Anne and Diana sought comfort in each other's eyes.
At half past one Marilla again emerged from the parlor.
"Girls, we MUST have dinner. Everybody is hungry and it's no use waiting any longer. Priscilla and Mrs. Morgan are not coming, that's plain, and nothing is being improved by waiting."
Anne and Diana set about lifting the dinner, with all the zest gone out of the performance.
"I don't believe I'll be able to eat a mouthful," said Diana dolefully.
"Nor I. But I hope everything will be nice for Miss Stacy's and Mr. and Mrs. Allan's sakes," said Anne listlessly.
When Diana dished the peas she tasted them and a very peculiar expression crossed her face.
"Anne, did YOU put sugar in these peas?"
"Yes," said Anne, mashing the potatoes with the air of one expected to do her duty. "I put a spoonful of sugar in. We always do. Don't you like it?"
"But _I_ put a spoonful in too, when I set them on the stove," said Diana.
Anne dropped her masher and tasted the peas also. Then she made a grimace.
"How awful! I never dreamed you had put sugar in, because I knew your mother never does. I happened to think of it, for a wonder . . . I'm always forgetting it . . . so I popped a spoonful in."
"It's a case of too many cooks, I guess," said Marilla, who had listened to this dialogue with a rather guilty expression. "I didn't think you'd remember about the sugar, Anne, for I'm perfectly certain you never did before . . . so _I_ put in a spoonful."
The guests in the parlor heard peal after peal of laughter from the kitchen, but they never knew what the fun was about. There were no green peas on the dinner table that day, however.
"Well," said Anne, sobering down again with a sigh of recollection, "we have the salad anyhow and I don't think anything has happened to the beans. Let's carry the things in and get it over."
It cannot be said that that dinner was a notable success socially.
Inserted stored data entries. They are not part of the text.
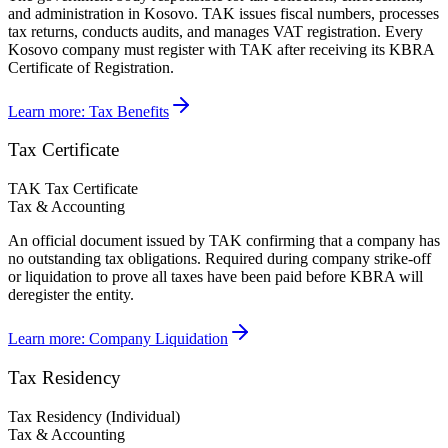
and administration in Kosovo. TAK issues fiscal numbers, processes
tax returns, conducts audits, and manages VAT registration. Every
Kosovo company must register with TAK after receiving its KBRA
Certificate of Registration.
Learn more:
Tax Benefits
Tax Certificate
TAK Tax Certificate
Tax & Accounting
An official document issued by TAK confirming that a company has
no outstanding tax obligations. Required during company strike-off
or liquidation to prove all taxes have been paid before KBRA will
deregister the entity.
Learn more:
Company Liquidation
Tax Residency
Tax Residency (Individual)
Tax & Accounting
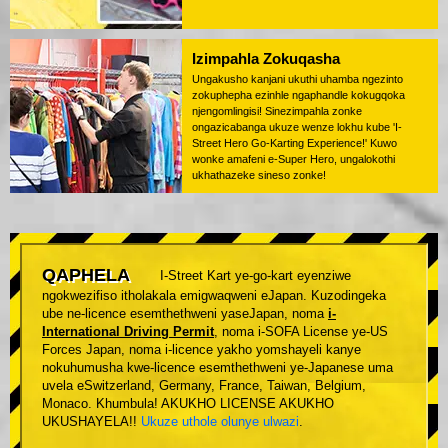
Izimpahla Zokuqasha
Ungakusho kanjani ukuthi uhamba ngezinto
zokuphepha ezinhle ngaphandle kokugqoka
njengomlingisi! Sinezimpahla zonke
ongazicabanga ukuze wenze lokhu kube 'I-
Street Hero Go-Karting Experience!' Kuwo
wonke amafeni e-Super Hero, ungalokothi
ukhathazeke sineso zonke!
QAPHELA
I-Street Kart ye-go-kart eyenziwe
ngokwezifiso itholakala emigwaqweni eJapan. Kuzodingeka
ube ne-licence esemthethweni yaseJapan, noma
i-
International Driving Permit
, noma i-SOFA License ye-US
Forces Japan, noma i-licence yakho yomshayeli kanye
nokuhumusha kwe-licence esemthethweni ye-Japanese uma
uvela eSwitzerland, Germany, France, Taiwan, Belgium,
Monaco. Khumbula! AKUKHO LICENSE AKUKHO
UKUSHAYELA!!
Ukuze uthole olunye ulwazi
.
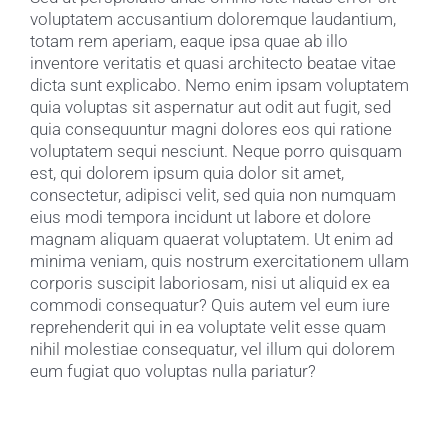
voluptatem accusantium doloremque laudantium,
totam rem aperiam, eaque ipsa quae ab illo
inventore veritatis et quasi architecto beatae vitae
dicta sunt explicabo. Nemo enim ipsam voluptatem
quia voluptas sit aspernatur aut odit aut fugit, sed
quia consequuntur magni dolores eos qui ratione
voluptatem sequi nesciunt. Neque porro quisquam
est, qui dolorem ipsum quia dolor sit amet,
consectetur, adipisci velit, sed quia non numquam
eius modi tempora incidunt ut labore et dolore
magnam aliquam quaerat voluptatem. Ut enim ad
minima veniam, quis nostrum exercitationem ullam
corporis suscipit laboriosam, nisi ut aliquid ex ea
commodi consequatur? Quis autem vel eum iure
reprehenderit qui in ea voluptate velit esse quam
nihil molestiae consequatur, vel illum qui dolorem
eum fugiat quo voluptas nulla pariatur?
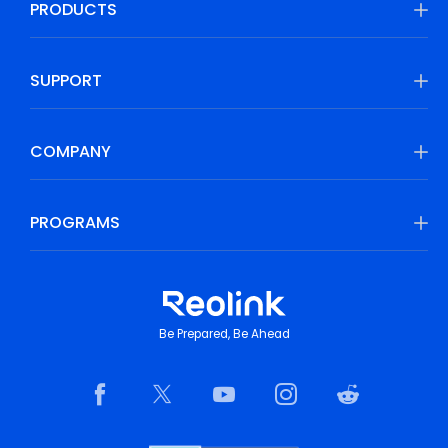
PRODUCTS
SUPPORT
COMPANY
PROGRAMS
Be Prepared, Be Ahead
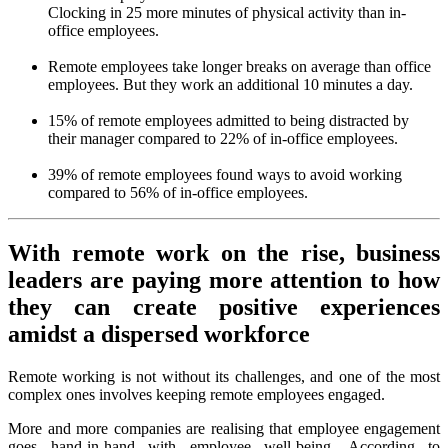
Clocking in 25 more minutes of physical activity than in-
office employees.
Remote employees take longer breaks on average than office
employees. But they work an additional 10 minutes a day.
15% of remote employees admitted to being distracted by
their manager compared to 22% of in-office employees.
39% of remote employees found ways to avoid working
compared to 56% of in-office employees.
With remote work on the rise, business
leaders are paying more attention to how
they can create positive experiences
amidst a dispersed workforce
Remote working is not without its challenges, and one of the most
complex ones involves keeping remote employees engaged.
More and more companies are realising that employee engagement
goes hand-in-hand with employee well-being. According to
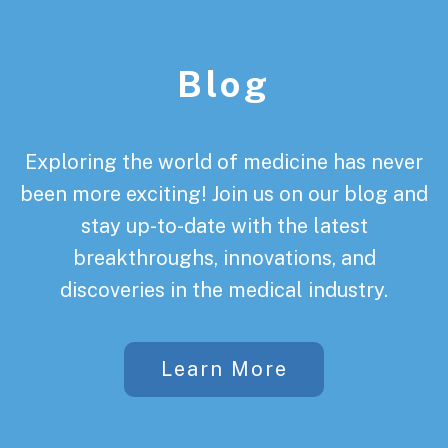
Footer
Blog
Exploring the world of medicine has never
been more exciting! Join us on our blog and
stay up-to-date with the latest
breakthroughs, innovations, and
discoveries in the medical industry.
Learn More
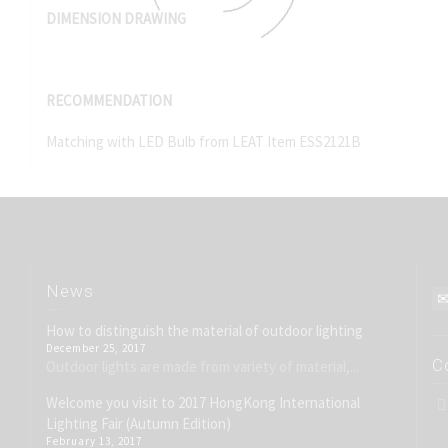
DIMENSION DRAWING
RECOMMENDATION
Matching with LED Bulb from LEAT Item ESS2121B
News
How to distinguish the material of outdoor lighting
December 25, 2017
C
Outdoor lights are made from variety of material,...
Welcome you visit to 2017 HongKong International
Lighting Fair (Autumn Edition)
February 13, 2017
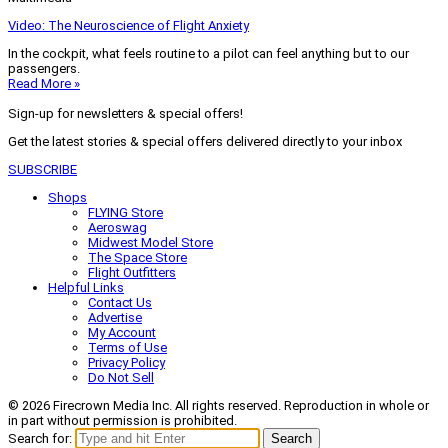
Video: The Neuroscience of Flight Anxiety
In the cockpit, what feels routine to a pilot can feel anything but to our
passengers.
Read More »
Sign-up for newsletters & special offers!
Get the latest stories & special offers delivered directly to your inbox
SUBSCRIBE
Shops
FLYING Store
Aeroswag
Midwest Model Store
The Space Store
Flight Outfitters
Helpful Links
Contact Us
Advertise
My Account
Terms of Use
Privacy Policy
Do Not Sell
© 2026 Firecrown Media Inc. All rights reserved. Reproduction in whole or
in part without permission is prohibited.
Search for:
Search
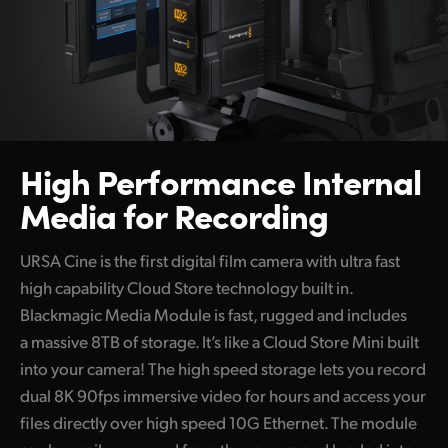
High Performance
Internal
Media for Recording
URSA Cine is the first digital film camera with ultra fast
high capability Cloud Store technology built in.
Blackmagic Media Module is fast, rugged and includes
a massive 8TB of storage. It’s like a Cloud Store Mini built
into your camera! The high speed storage lets you record
dual 8K 90fps immersive video for hours and access your
files directly over high speed 10G Ethernet. The module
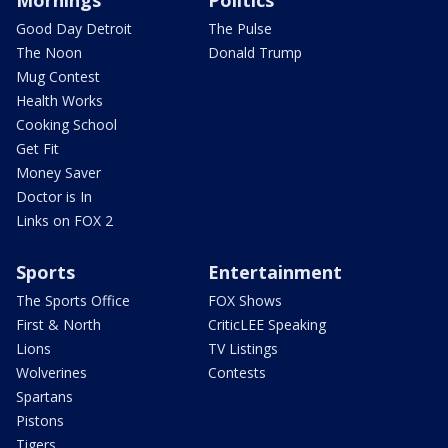
Mornings
Politics
Good Day Detroit
The Pulse
The Noon
Donald Trump
Mug Contest
Health Works
Cooking School
Get Fit
Money Saver
Doctor is In
Links on FOX 2
Sports
Entertainment
The Sports Office
FOX Shows
First & North
CriticLEE Speaking
Lions
TV Listings
Wolverines
Contests
Spartans
Pistons
Tigers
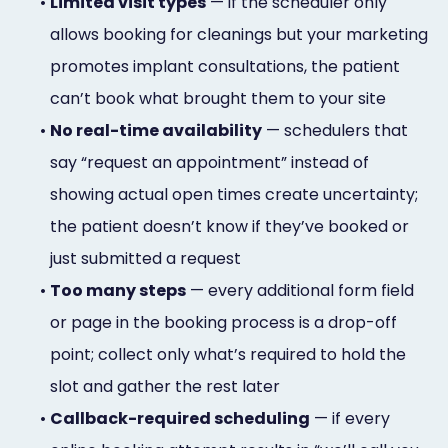
•
Limited visit types
— if the scheduler only
allows booking for cleanings but your marketing
promotes implant consultations, the patient
can’t book what brought them to your site
•
No real-time availability
— schedulers that
say “request an appointment” instead of
showing actual open times create uncertainty;
the patient doesn’t know if they’ve booked or
just submitted a request
•
Too many steps
— every additional form field
or page in the booking process is a drop-off
point; collect only what’s required to hold the
slot and gather the rest later
•
Callback-required scheduling
— if every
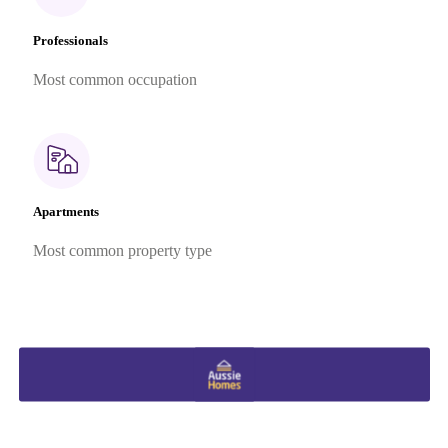
Professionals
Most common occupation
Apartments
Most common property type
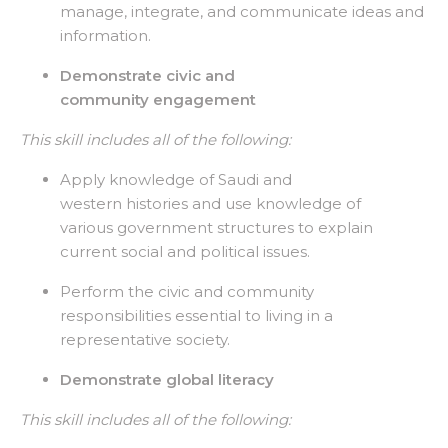
manage, integrate, and communicate ideas and
information.
Demonstrate civic and
community engagement
This skill includes all of the following:
Apply knowledge of Saudi and
western histories and use knowledge of
various government structures to explain
current social and political issues.
Perform the civic and community
responsibilities essential to living in a
representative society.
Demonstrate global literacy
This skill includes all of the following:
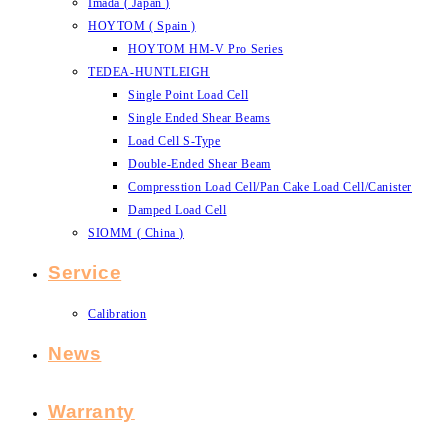
Imada ( Japan )
HOYTOM ( Spain )
HOYTOM HM-V Pro Series
TEDEA-HUNTLEIGH
Single Point Load Cell
Single Ended Shear Beams
Load Cell S-Type
Double-Ended Shear Beam
Compresstion Load Cell/Pan Cake Load Cell/Canister
Damped Load Cell
SIOMM ( China )
Service
Calibration
News
Warranty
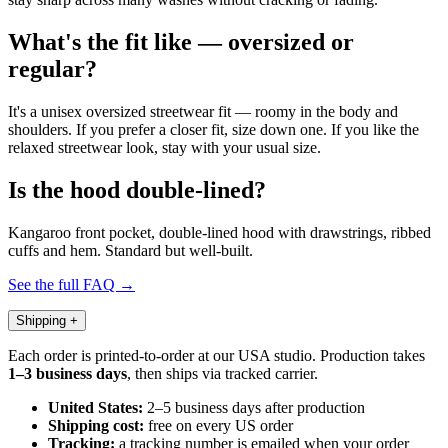
What's the fit like — oversized or
regular?
It's a unisex oversized streetwear fit — roomy in the body and
shoulders. If you prefer a closer fit, size down one. If you like the
relaxed streetwear look, stay with your usual size.
Is the hood double-lined?
Kangaroo front pocket, double-lined hood with drawstrings, ribbed
cuffs and hem. Standard but well-built.
See the full FAQ →
Shipping
+
Each order is printed-to-order at our USA studio. Production takes
1–3 business days
, then ships via tracked carrier.
United States:
2–5 business days after production
Shipping cost:
free on every US order
Tracking:
a tracking number is emailed when your order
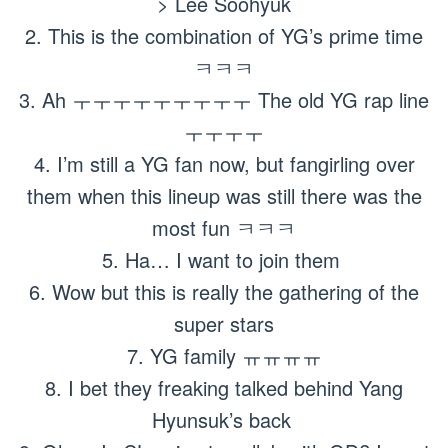
> Lee Soohyuk
2. This is the combination of YG’s prime time
ㅋㅋㅋ
3. Ah ㅜㅜㅜㅜㅜㅜㅜㅜㅜ The old YG rap line
ㅜㅜㅜㅜ
4. I’m still a YG fan now, but fangirling over
them when this lineup was still there was the
most fun ㅋㅋㅋ
5. Ha… I want to join them
6. Wow but this is really the gathering of the
super stars
7. YG family ㅠㅠㅠㅠ
8. I bet they freaking talked behind Yang
Hyunsuk’s back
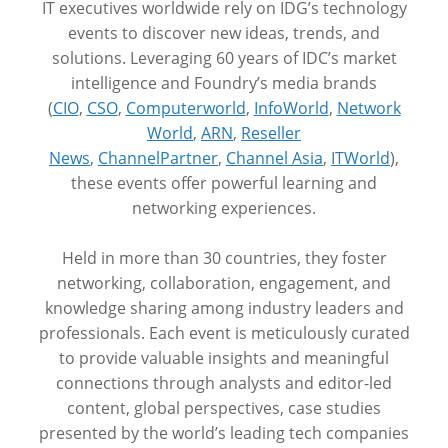
IT executives worldwide rely on IDG’s technology
events to discover new ideas, trends, and
solutions. Leveraging 60 years of IDC’s market
intelligence and Foundry’s media brands
(
CIO
,
CSO
,
Computerworld
,
InfoWorld
,
Network
World
,
ARN
,
Reseller
News
,
ChannelPartner
,
Channel Asia
,
ITWorld
),
these events offer powerful learning and
networking experiences.
Held in more than 30 countries, they foster
networking, collaboration, engagement, and
knowledge sharing among industry leaders and
professionals. Each event is meticulously curated
to provide valuable insights and meaningful
connections through analysts and editor-led
content, global perspectives, case studies
presented by the world’s leading tech companies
The Allans and Miss Stacy exerted themselves to save the situation and Marilla's customary placidity was not noticeably ruffled. But Anne and Diana, between their disappointment and the reaction from their excitement of the forenoon, could neither talk nor eat. Anne tried heroically to bear her part in the conversation for the sake of her guests; but all the sparkle had been quenched in her for the time being, and, in spite of her love for the Allans and Miss Stacy, she couldn't help thinking how nice it would be when everybody had gone home and she could bury her weariness and disappointment in the pillows of the east gable.